Toruń - the hometown of Copernicus
The period of Toruń’s greatest glory had already passed when the
astronomer-to-be was born. What reminded people of the past splendor were
the slender walls of churches and of merchants' houses as well as the city
hall in the middle of the market square together with its high tower from
which one could admire a view of the whole town and its surroundings. In
the second half of the fourteenth century the Toruń merchants were present
on trade routes all over Europe. They transported copper from the mines
in today’s Slovakia, skins from Russia as well as wood, tar, potash,
and wax from the Tuchola Forest to the ports of Western Europe. They brought
to Prussia and Poland herring from the Norwegian ports, cloth from Flanders
and England, wine from Westphalia and the Iberian Peninsula. They were
active members of the Hanseatic League, a trade association of cities,
participated in its meetings,
maintained their own sales office in what
was the most important market town at this time in Flanders – Brugge.

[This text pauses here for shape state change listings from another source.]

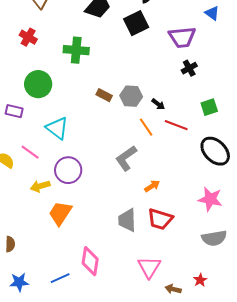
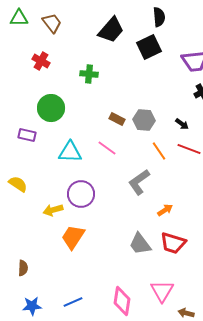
green cross: (76, 50) -> (89, 74), size x0.7
black arrow: (158, 104) -> (182, 124), moved
cyan triangle: (57, 128) -> (70, 152), turned -35
pink line: (30, 152) -> (107, 148), moved
gray trapezoid: (127, 220) -> (140, 244), turned -35
pink diamond: (90, 261) -> (122, 301), moved

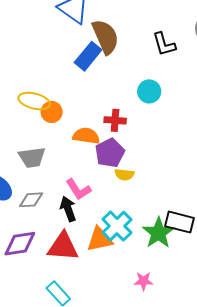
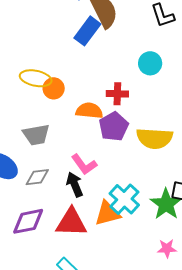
yellow semicircle: (124, 175) -> (155, 138), moved, size x1.8
pink star: (143, 281) -> (167, 248), moved

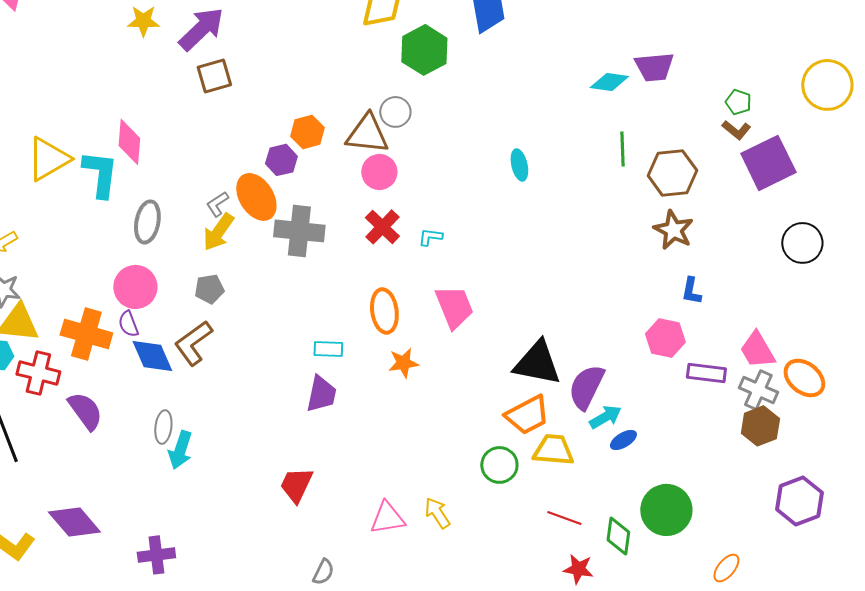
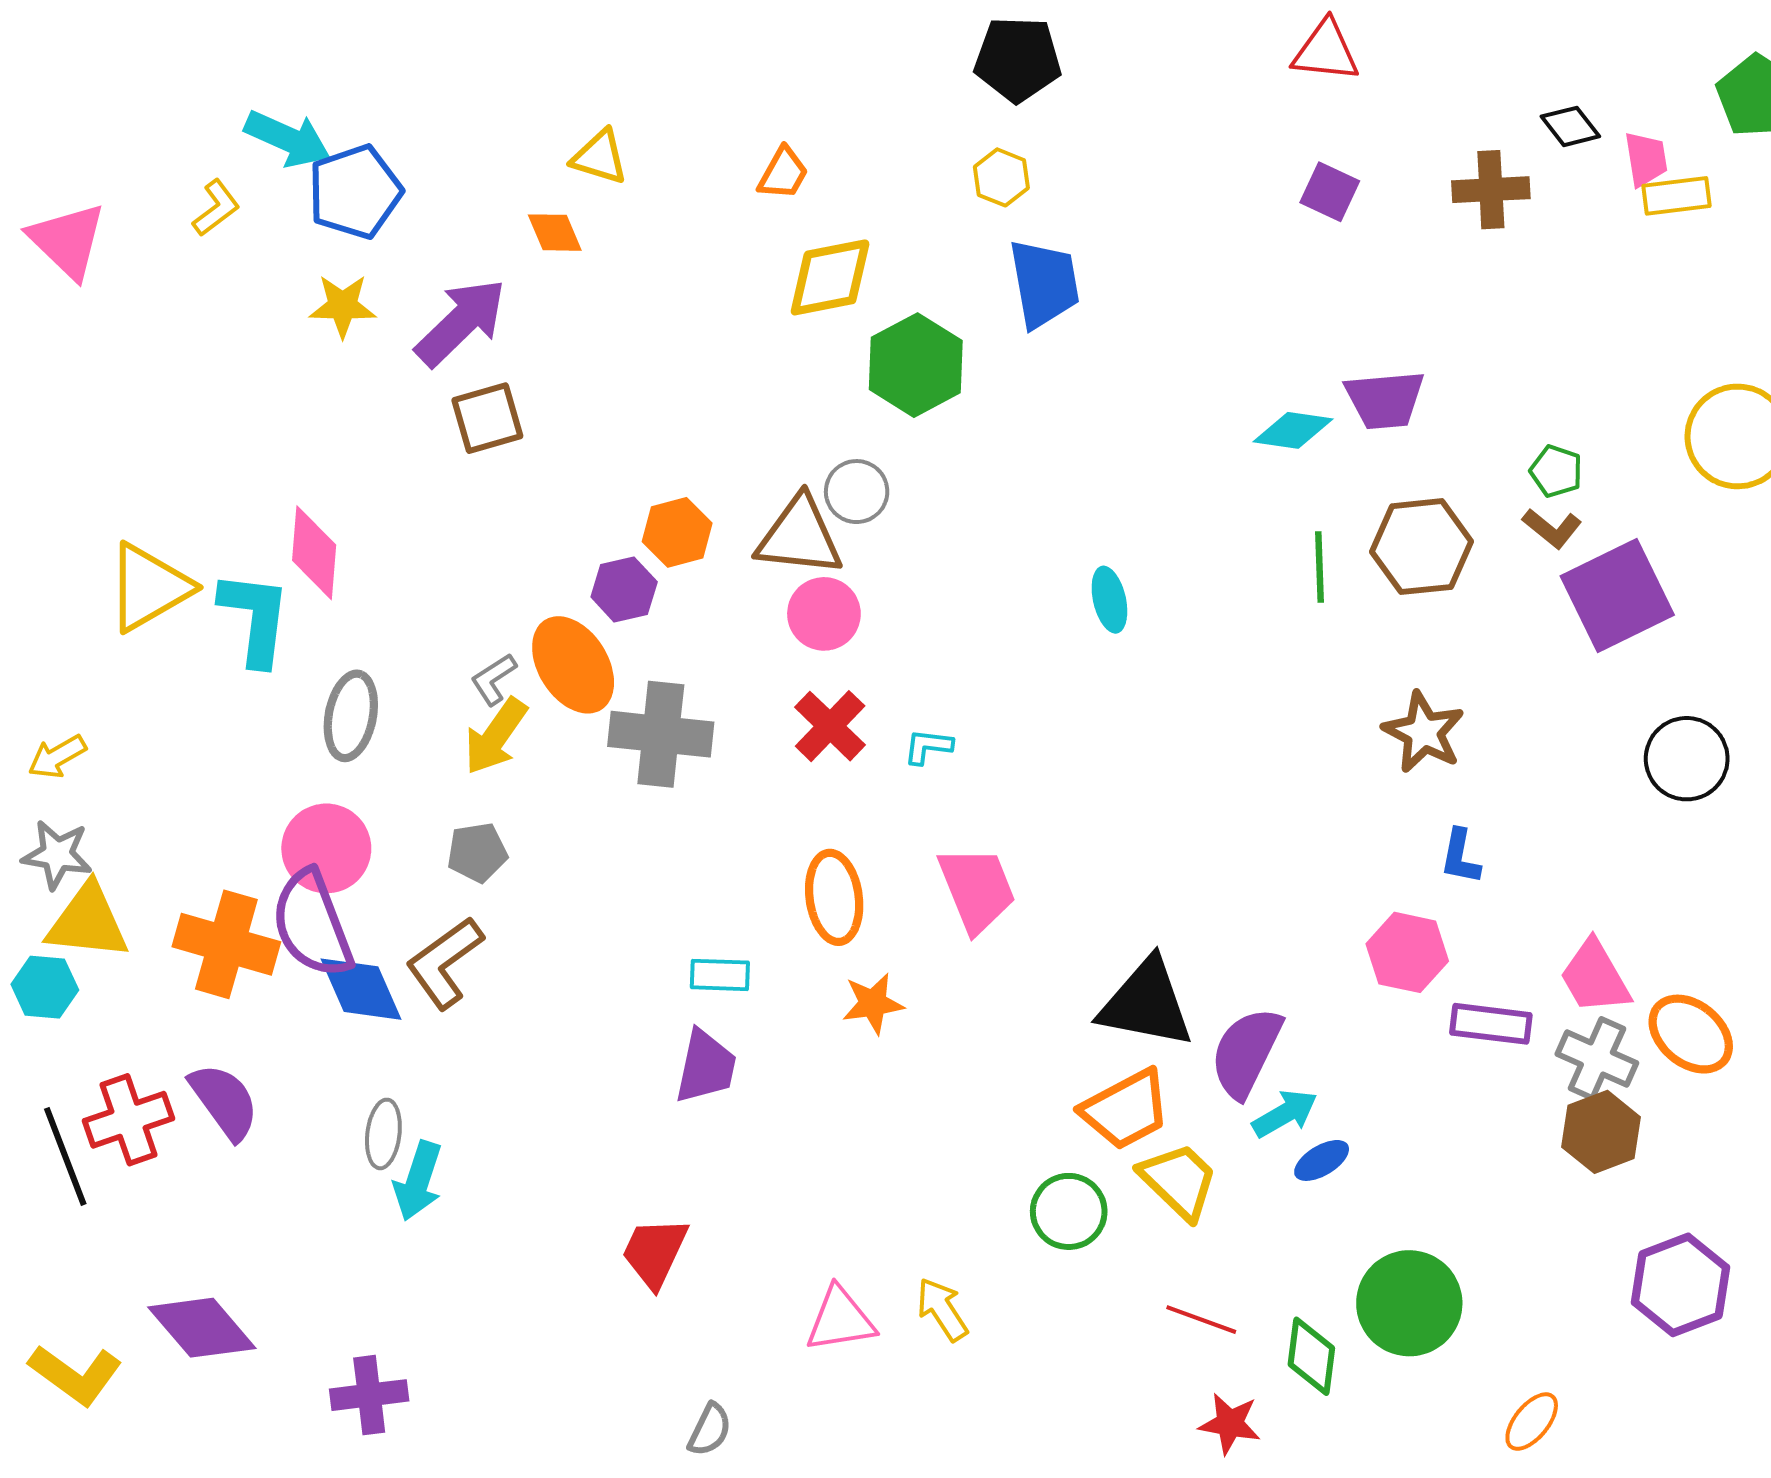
brown hexagon: (672, 173) -> (1422, 547), moved
purple semicircle: (128, 324) -> (312, 924), size x2.0
red cross: (38, 373) -> (128, 1120), moved, turned -33
yellow trapezoid: (553, 450) -> (1179, 1181), turned 39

At the end of the fourteenth century the economic boom came to an end.
The citizens of Gdańsk eliminated Torunians from the seas by blocking
the free entry to the Baltic Sea to ships from Toruń. Nuremberg merchants
started to transport Slovakian copper to Germany via land routes. Toruń
was being transformed from a supraregional mercantile centre
to a city that was a trade agent between Gdańsk and other lands
of the Polish Kingdom.
In the second half of the fifteenth century, when the highly profitable
gains from the deep-sea trade in copper, wax, leather, and wood remained
a memory only, the proud city continued to fight for its position and the
maintenance of extensive privileges, obtained from both the Teutonic Knights
and the graciously reigning Casimir Jagiellon. Toruń had the staple right
for all the goods exported from the Polish lands to Gdańsk. The merchants
transporting those goods had to sell them in Toruń at significantly lower
prices than in the port on the Motława River. The Torunians had to fight
the contraband of Polish and Silesian traders who tried to pass by their
hometown, to eliminate the unfavorable agency. Armed troops of Torunians
controlled the roads to Gdańsk running through the Tuchola Forest and
took over the law-breakers’ goods. However, those actions were not very
successful for the old patrician families. The city purse was slow to pay
back the huge sums involved in the war with the Teutonic Knights and the
attempts at the continuation of oversees trade usually ended in bankruptcy.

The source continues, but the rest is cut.